# Task inputs
-----
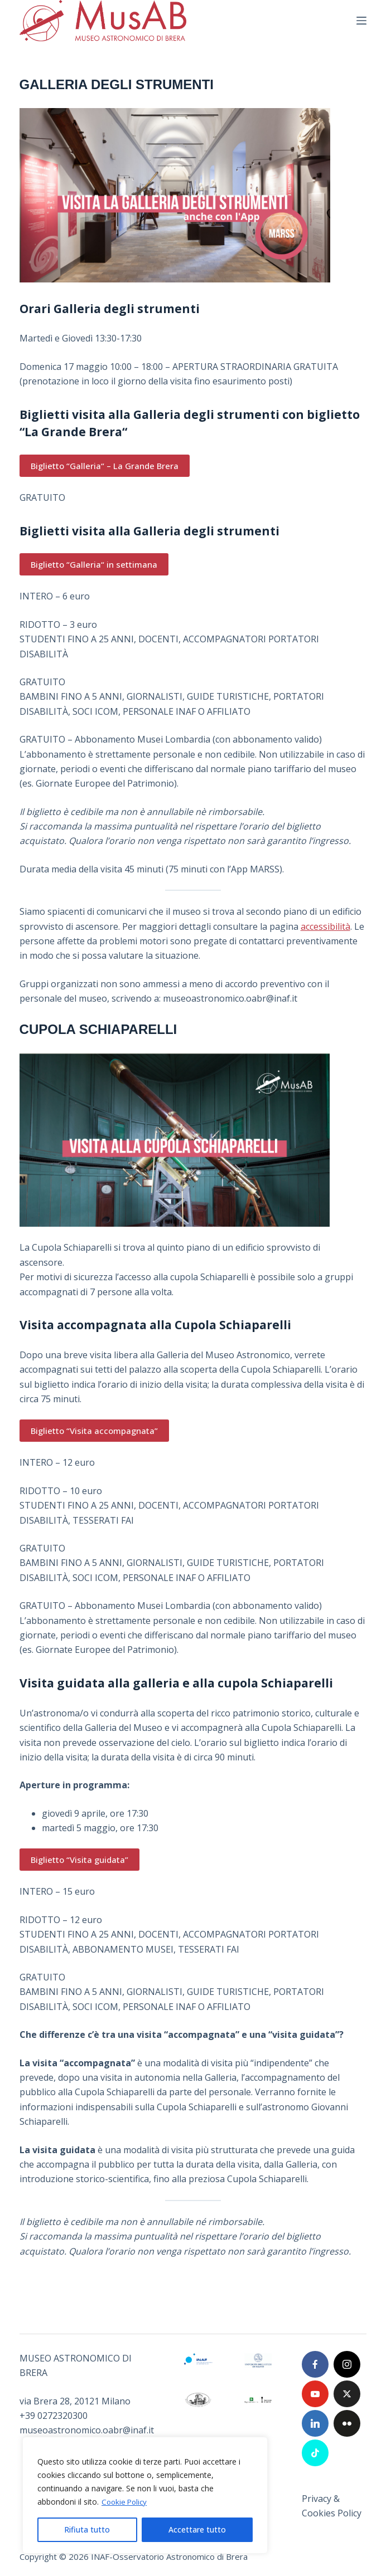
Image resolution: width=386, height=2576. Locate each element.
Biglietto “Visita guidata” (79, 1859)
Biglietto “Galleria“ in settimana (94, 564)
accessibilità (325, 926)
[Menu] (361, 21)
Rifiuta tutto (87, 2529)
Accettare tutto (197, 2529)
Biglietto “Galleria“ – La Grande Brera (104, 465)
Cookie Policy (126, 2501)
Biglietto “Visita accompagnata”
-----
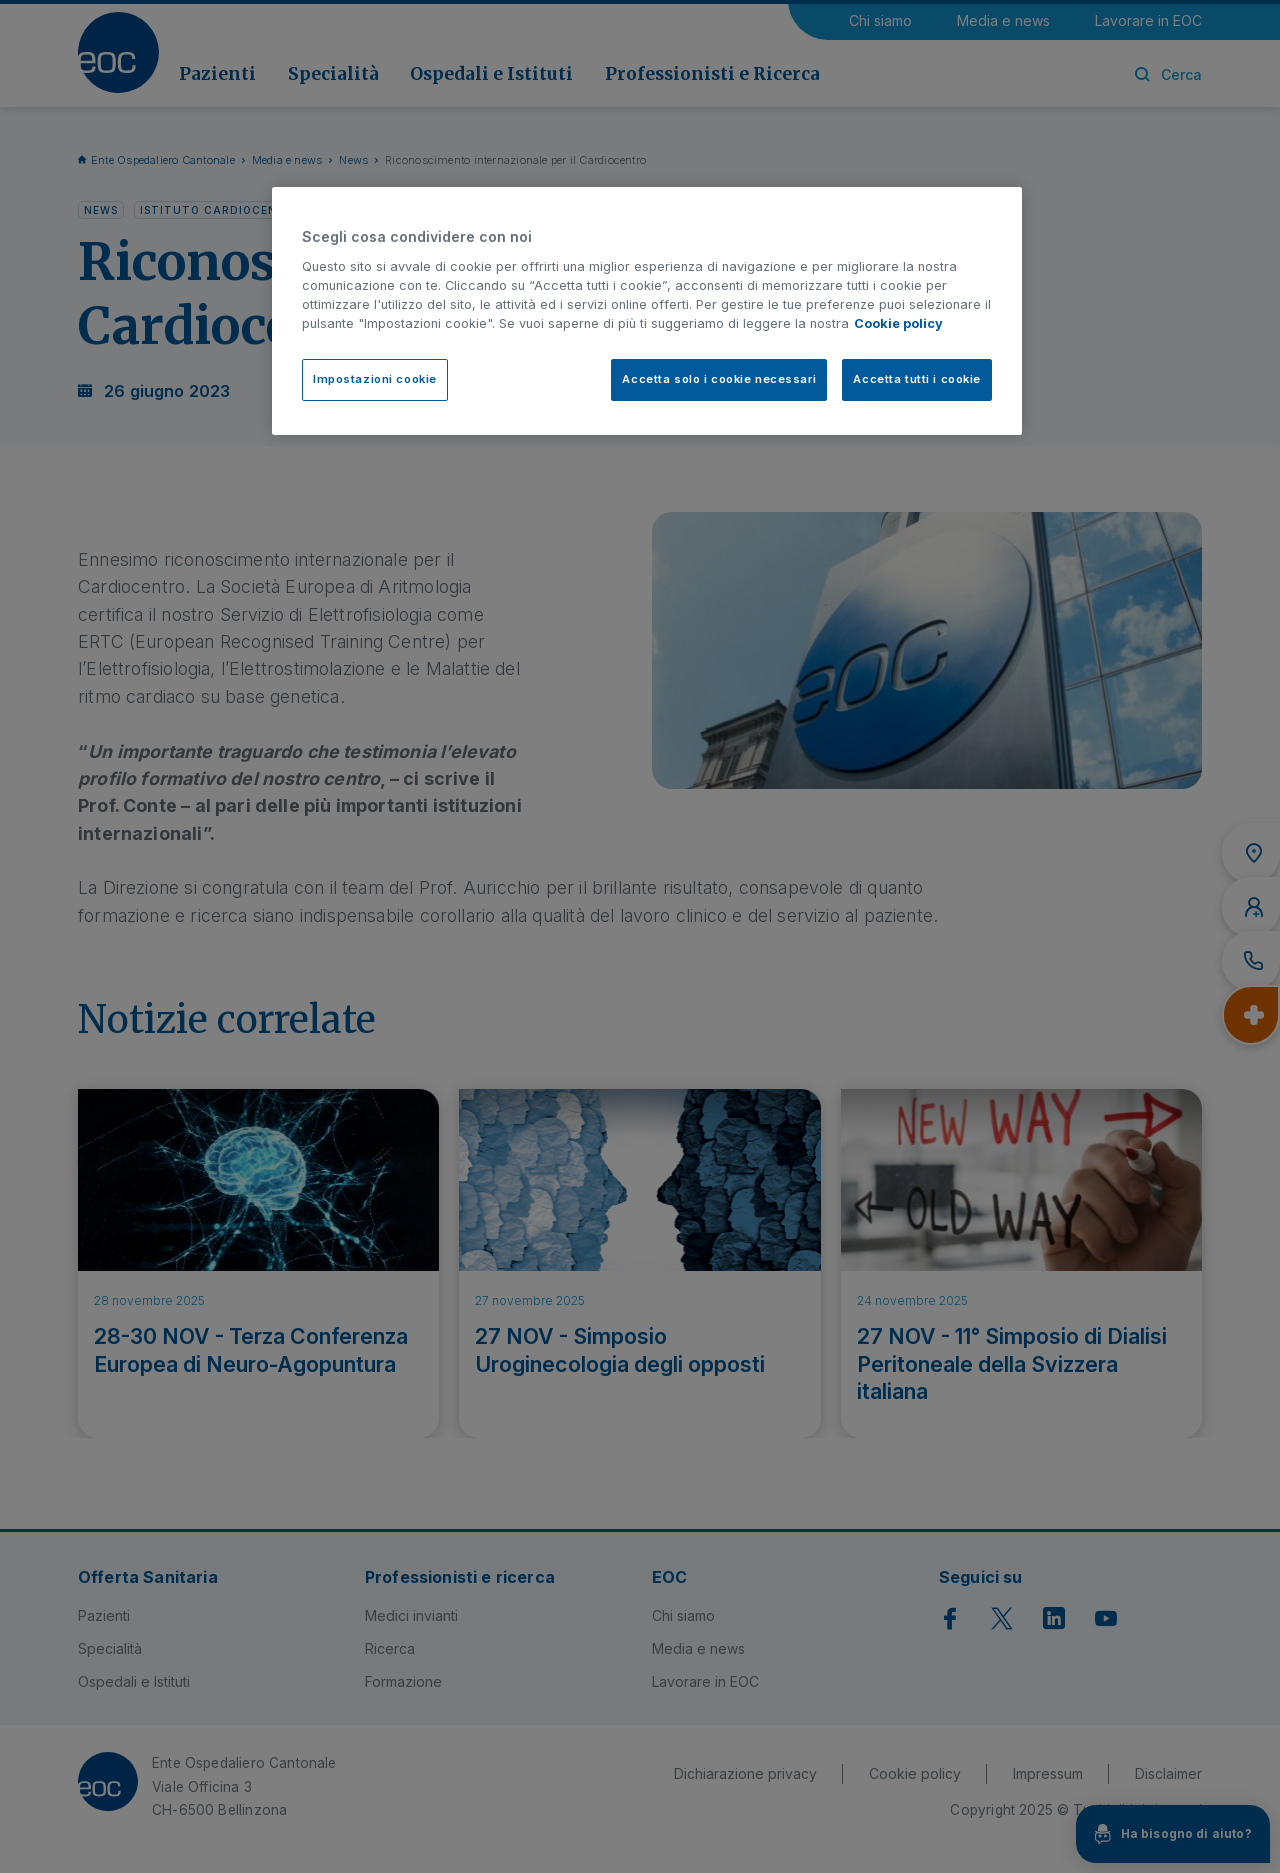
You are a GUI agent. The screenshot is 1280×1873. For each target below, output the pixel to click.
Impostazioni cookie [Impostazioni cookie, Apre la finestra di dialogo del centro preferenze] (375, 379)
-----
What is needed is every line of the records that contains the word "each".

Image resolution: width=386, height=2576. Locate each element.
You are a GUI agent. The screenshot is 1280×1873. For each target below, output the pixel to click.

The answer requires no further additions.